Beitrag von Eller » Mo 15. Jul 2013, 20:25

Ich halte es für sinnlos, "traditionelle" Aquarelle von anderen (modernen? neumodischen? wie soll man sie nennen?) Aquarellen zu unterscheiden. Und zwar aus dem simplen Grund, dass es gar nicht so leicht ist, da eine Grenze zu ziehen.

Was ist denn nun ein "traditionelles" Aquarell? Das, was Aquarellkünstler vor ein paar Jahrhunderten gemacht haben?

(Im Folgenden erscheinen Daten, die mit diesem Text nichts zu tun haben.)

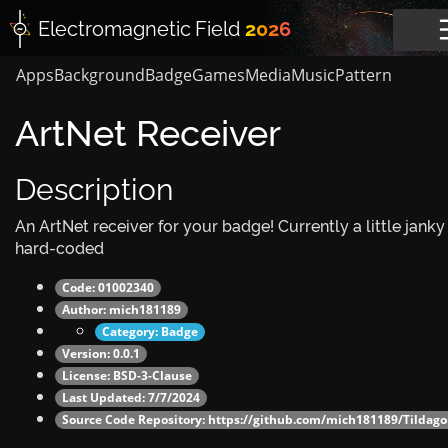
Electromagnetic
Field
2026
Apps
Background
Badge
Games
Media
Music
Pattern
ArtNet Receiver
Description
An ArtNet receiver for your badge! Currently a little janky
hard-coded
Code: 01002340
Author:
mich181189
Category:
Badge
Version: 0.0.1
License: BSD-3-Clause
Last Updated: 7/7/2024
Source Code Repository:
https://github.com/mich181189/Tildago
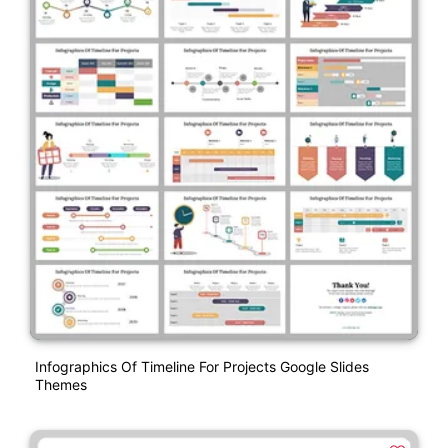
Infographics Of Timeline For Projects Google Slides
Themes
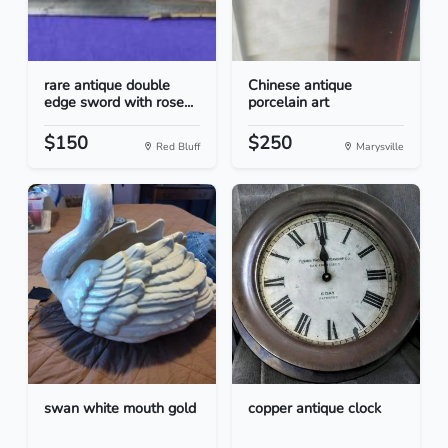
rare antique double
Chinese antique
edge sword with rose...
porcelain art
$150
$250
Red Bluff
Marysville
swan white mouth gold
copper antique clock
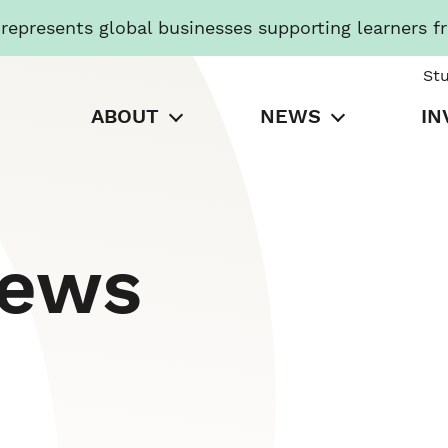
presents global businesses supporting learners f
St
ABOUT
NEWS
IN
News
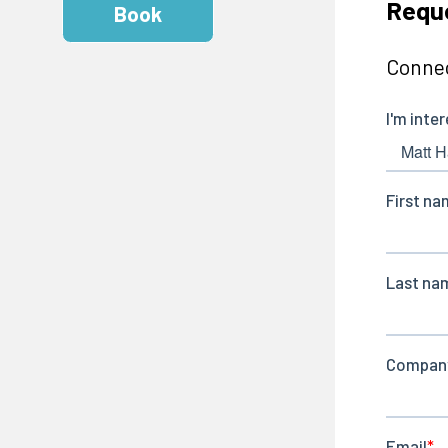
Requ
Book
Connec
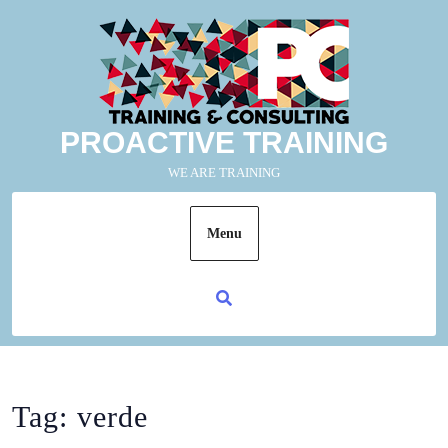
PROACTIVE TRAINING
WE ARE TRAINING
Menu
Tag:
verde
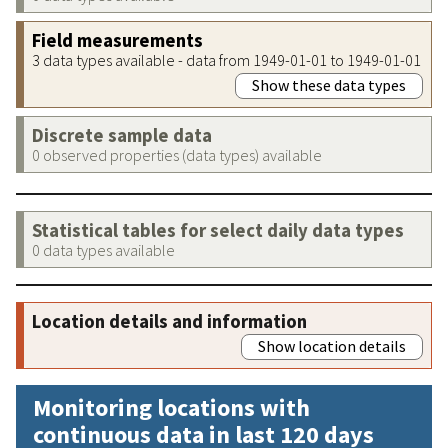
Field measurements
3 data types available - data from 1949-01-01 to 1949-01-01
Show these data types
Discrete sample data
0 observed properties (data types) available
Statistical tables for select daily data types
0 data types available
Location details and information
Show location details
Monitoring locations with
continuous data in last 120 days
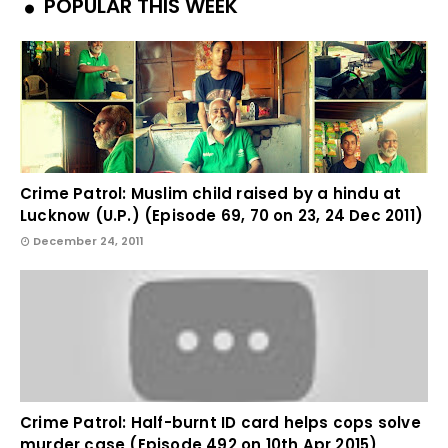
POPULAR THIS WEEK
Crime Patrol: Muslim child raised by a hindu at
Lucknow (U.P.) (Episode 69, 70 on 23, 24 Dec 2011)
December 24, 2011
Crime Patrol: Half-burnt ID card helps cops solve
murder case (Episode 492 on 10th Apr 2015)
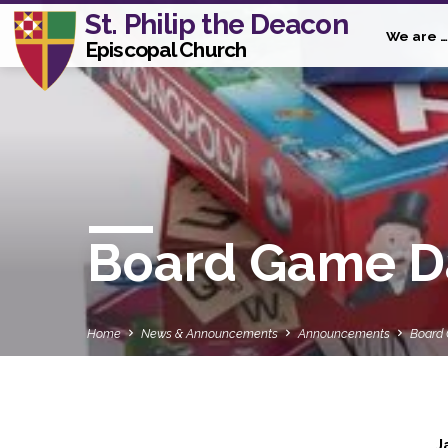
St. Philip the Deacon
We are …
Episcopal Church
Board Game Day
Home
News & Announcements
Announcements
Board
J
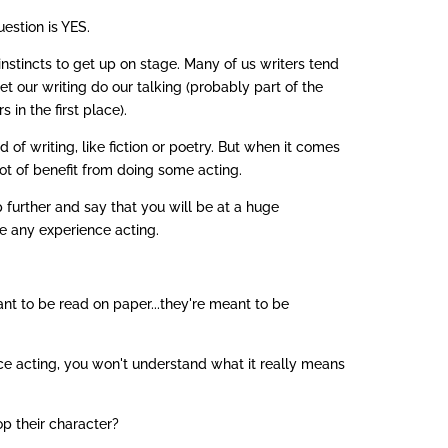
uestion is YES.
instincts to get up on stage. Many of us writers tend
let our writing do our talking (probably part of the
in the first place).
 of writing, like fiction or poetry. But when it comes
 lot of benefit from doing some acting.
ep further and say that you will be at a huge
e any experience acting.
nt to be read on paper...they're meant to be
e acting, you won't understand what it really means
p their character?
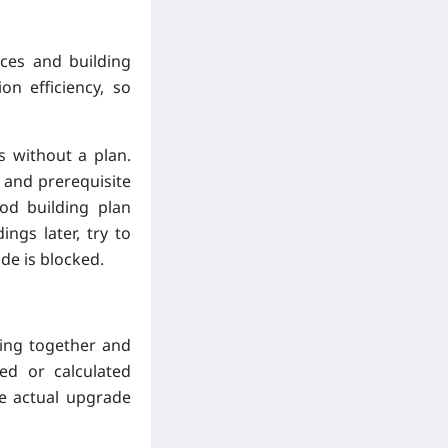
rces and building
on efficiency, so
s without a plan.
, and prerequisite
od building plan
ngs later, try to
de is blocked.
ing together and
ed or calculated
he actual upgrade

Das fängt schon beim Material an: geniale Aquarellisten wie z.B. Turner haben teilweise Pigmente verwendet, die heutzutage nur noch als Lebensmittelfarben oder in Kindertuschkästen verwendet werden, aber sich für künstlerische Tätigkeiten als schlichtweg untauglich herausgestellt haben. Dafür waren den damaligen Künstlern viele moderne synthetische Pigmente (z.B. die Phthalo-Farben) vollkommen unbekannt. Papiere mit Säure-Base-Puffer oder Schimmel-Schutz gab es (aus Sicht von Restauratoren: bedauerlicherweise) auch nicht. Sobald man irgendetwas davon verwendet, wäre es schon kein "traditionelles" Aquarell mehr.

Mir ist schon klar, was heutige "Aquarell-Puristen" unter "traditionell" verstehen: nur transparente Pigmente auf weißem Papier, ausschließlich dünner Farbauftrag mit dem Pinsel, kein Deckweiß, kein Schwarz. Allerdings ist selbst das nur eine heutige Mode, hat aber im Grunde nicht viel mit Tradition oder auch nur traditioneller Arbeitsweise zu tun.

Lustigerweise wären nach der Definition von "Aquarell-Puristen" ja sogar einige wirklich klassische Aquarelle gar kein "traditionelles" Aquarell. Dürer z.B. hat bei seinen (teilweise ja sehr berühmten - z.B. Rasenstück, Feldhase und so) Aquarellen konsequent Aquarell-Weiß benutzt. Turner bei seinen Bildern auf getöntem Papier teilweise auch. (Und extrem deckende Pigmente sowieso. Einiges würde sich mit heutigen Aquarellfarben gar nicht nachstellen lassen.) Müsste man die entsprechenden Bilder jetzt unter "neumodische Aquarelltechniken" abbuchen? Spätestens da würde die Sache mMn GANZ offensichtlich absurd, immerhin gehören die genannten Beispiele mit zu den bekanntesten (und Dürers Bilder auch noch zu den ältesten) klassischen Aquarellen... (Oh, und z.B. das mit dem Salz ist auch schon ziemlich lange bekannt. "Effektpinsel" auch. Und hält irgendjemand Spritztechniken für neu? Ernsthaft?)

Ich denke, wenn man sich mit berühmten klassischen Aquarellen ernsthaft auseinandersetzt und auch darüber nachdenkt, welche Effekte technisch wie gemacht worden sein müssen, merkt man recht schnell, dass die damaligen Künstler VIEL experimenteller und technisch abwechslungsreicher waren als man es ihnen heutzutage gemeinhin zutraut, sowohl was Materialien als auch was Maltechniken und Werkzeuge angeht.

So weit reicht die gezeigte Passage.